Of course, York isn’t the only culprit, not by far. At New York’s Columbia University in early February, antisemitic posters were plastered around campus, comparing Jews to skunks. Two university groups were barred for “threatening rhetoric and intimidation,” in addition to many other examples of Jews being targeted. Lawfare was employed here, too, when, in late February, students decided to sue the school for its alleged antisemitism.

Whereas protests are a vital form of expression in democracies, the line between peaceful demonstration and disruptive or violent protest can be thin, as seen in these examples. In a recent survey from the Anti-Defamation League, nearly three-quarters of Jews on campus have been victims of antisemitism in the US, and two-thirds do not feel safe on campus. A Canadian survey showed that 18 percent of campuses dealt poorly with antisemitic hate. The Capitol Hill testimony, where three university presidents responded that they needed “context” to condemn outright antisemitism, set off alarms.

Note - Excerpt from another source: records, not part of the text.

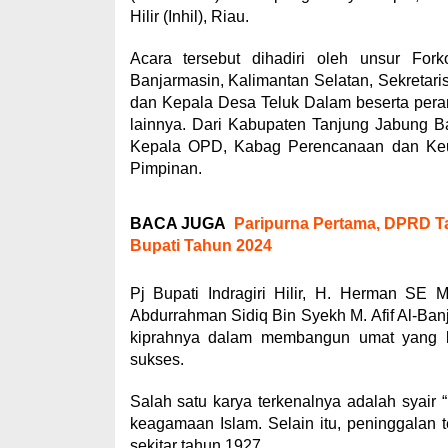
Hilir (Inhil), Riau.
Acara tersebut dihadiri oleh unsur Fork
Banjarmasin, Kalimantan Selatan, Sekretaris
dan Kepala Desa Teluk Dalam beserta perang
lainnya. Dari Kabupaten Tanjung Jabung Bar
Kepala OPD, Kabag Perencanaan dan Keua
Pimpinan.
BACA JUGA
Paripurna Pertama, DPRD T
Bupati Tahun 2024
Pj Bupati Indragiri Hilir, H. Herman S
Abdurrahman Sidiq Bin Syekh M. Afif Al-Banj
kiprahnya dalam membangun umat yang be
sukses.
Salah satu karya terkenalnya adalah syair “
keagamaan Islam. Selain itu, peninggalan 
sekitar tahun 1927.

The situation at York University, along with similar issues at institutions around the world, should now be a call to action for all reasonably minded students and faculty.

As students, we have a role to play in advocating for academic environments that uphold the values of free speech, inclusivity, and critical engagement with difficult topics. This means actively participating in civil dialogue, educating ourselves and others about the complexities of global conflicts, and striving for solutions that respect the rights and dignity of all parties involved.

We must engage thoughtfully and proactively, recognizing our potential to influence positive change. By doing so, we not only contribute to resolving immediate concerns but also take a stand for the principles that should define our academic institutions and our society.

The writer is a student at the Schulich School of Business at York University in Toronto and a campus media fellow with HonestReporting Canada and Allied Voices for Israel.